__Collected data__.
################

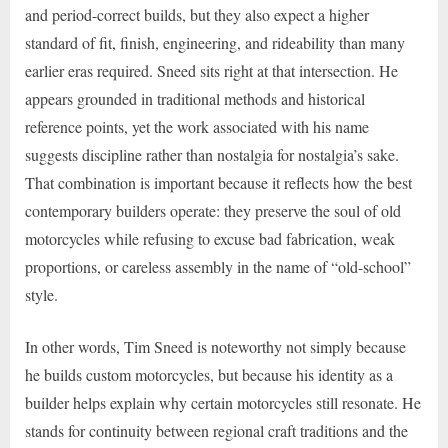
and period-correct builds, but they also expect a higher
standard of fit, finish, engineering, and rideability than many
earlier eras required. Sneed sits right at that intersection. He
appears grounded in traditional methods and historical
reference points, yet the work associated with his name
suggests discipline rather than nostalgia for nostalgia’s sake.
That combination is important because it reflects how the best
contemporary builders operate: they preserve the soul of old
motorcycles while refusing to excuse bad fabrication, weak
proportions, or careless assembly in the name of “old-school”
style.
In other words, Tim Sneed is noteworthy not simply because
he builds custom motorcycles, but because his identity as a
builder helps explain why certain motorcycles still resonate. He
stands for continuity between regional craft traditions and the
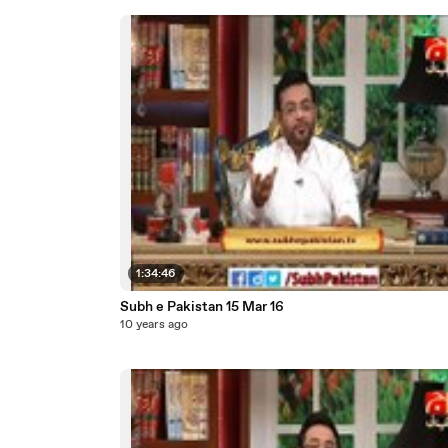
1:34:46
Subh e Pakistan 15 Mar 16
10 years ago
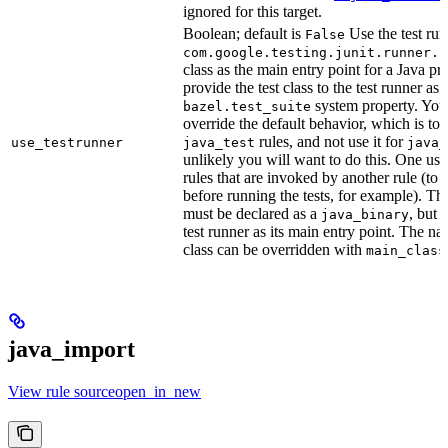
ignored for this target.
Boolean; default is
Use the test run
False
com.google.testing.junit.runner.B
class as the main entry point for a Java p
provide the test class to the test runner as 
system property. You 
bazel.test_suite
override the default behavior, which is to 
rules, and not use it for
use_testrunner
java_test
java_
unlikely you will want to do this. One use
rules that are invoked by another rule (to 
before running the tests, for example). T
must be declared as a
, but 
java_binary
test runner as its main entry point. The na
class can be overridden with
main_class
java_import
View rule sourceopen_in_new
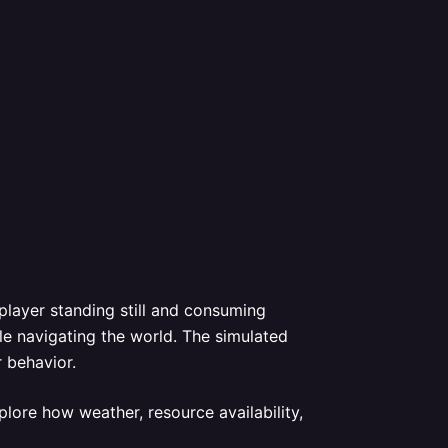
 player standing still and consuming
le navigating the world. The simulated
r behavior.
lore how weather, resource availability,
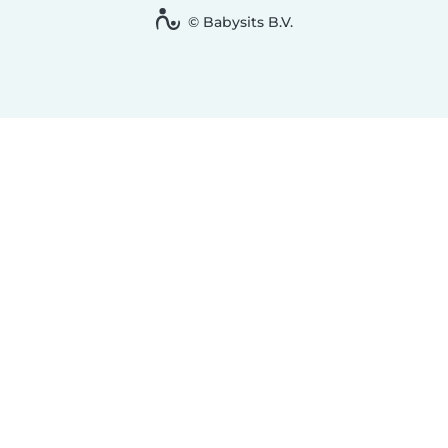
© Babysits B.V.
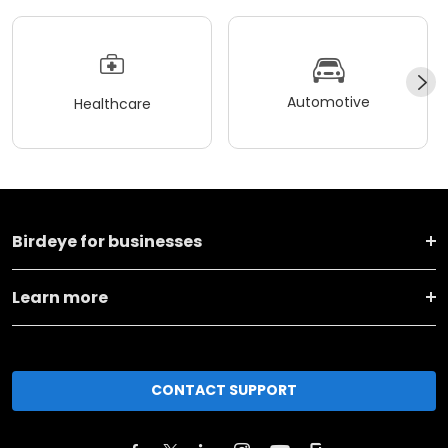
Automotive
Healthcare
Birdeye for businesses
Learn more
CONTACT SUPPORT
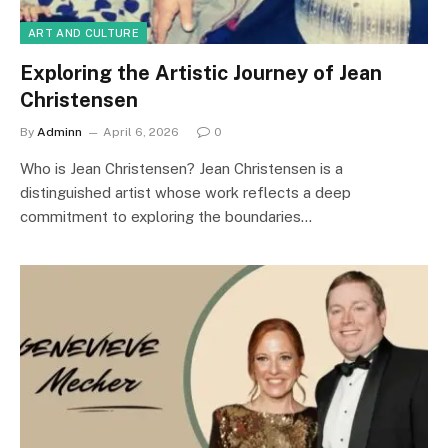
ART AND CULTURE
Exploring the Artistic Journey of Jean
Christensen
By
Adminn
April 6, 2026
0
Who is Jean Christensen? Jean Christensen is a
distinguished artist whose work reflects a deep
commitment to exploring the boundaries…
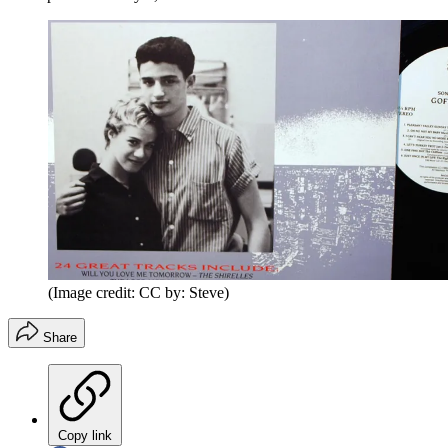
(Image credit: CC by: Steve)
Share
Copy link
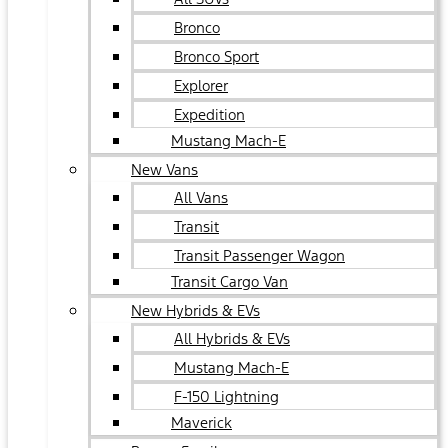
Bronco
Bronco Sport
Explorer
Expedition
Mustang Mach-E
New Vans
All Vans
Transit
Transit Passenger Wagon
Transit Cargo Van
New Hybrids & EVs
All Hybrids & EVs
Mustang Mach-E
F-150 Lightning
Maverick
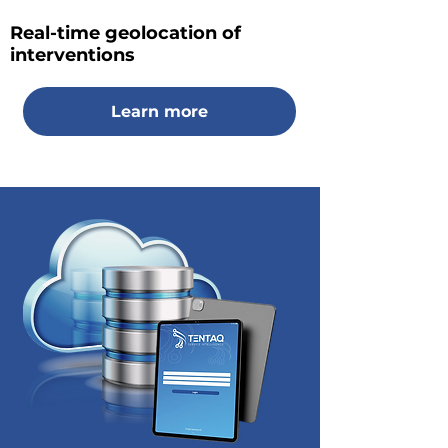
Real-time geolocation of
interventions
Learn more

################

__INSTRUCTIONS FOR THE TASK__.
Starting at the line above that holds "earlier eras required.", return each line up to and including the one that holds "interventions", exactly as written, minus any pictures.

__WORKED SOLUTION__.
earlier eras required. Sneed sits right at that intersection. He
appears grounded in traditional methods and historical
reference points, yet the work associated with his name
suggests discipline rather than nostalgia for nostalgia’s sake.
That combination is important because it reflects how the best
contemporary builders operate: they preserve the soul of old
motorcycles while refusing to excuse bad fabrication, weak
proportions, or careless assembly in the name of “old-school”
style.
In other words, Tim Sneed is noteworthy not simply because
he builds custom motorcycles, but because his identity as a
builder helps explain why certain motorcycles still resonate. He
stands for continuity between regional craft traditions and the
1:34:46
Subh e Pakistan 15 Mar 16
10 years ago
ignored for this target.
Boolean; default is
Use the test run
False
com.google.testing.junit.runner.B
class as the main entry point for a Java p
provide the test class to the test runner as 
system property. You 
bazel.test_suite
override the default behavior, which is to 
rules, and not use it for
use_testrunner
java_test
java_
unlikely you will want to do this. One use
rules that are invoked by another rule (to 
before running the tests, for example). T
must be declared as a
, but 
java_binary
test runner as its main entry point. The na
class can be overridden with
main_class
java_import
View rule sourceopen_in_new
 player standing still and consuming
le navigating the world. The simulated
r behavior.
lore how weather, resource availability,
© Babysits B.V.
Automotive
Healthcare
Birdeye for businesses
Learn more
CONTACT SUPPORT
ART AND CULTURE
Exploring the Artistic Journey of Jean
Christensen
By
Adminn
April 6, 2026
0
Who is Jean Christensen? Jean Christensen is a
distinguished artist whose work reflects a deep
commitment to exploring the boundaries…
(Image credit: CC by: Steve)
Share
Copy link
Bronco
Bronco Sport
Explorer
Expedition
Mustang Mach-E
New Vans
All Vans
Transit
Transit Passenger Wagon
Transit Cargo Van
New Hybrids & EVs
All Hybrids & EVs
Mustang Mach-E
F-150 Lightning
Maverick
Real-time geolocation of
interventions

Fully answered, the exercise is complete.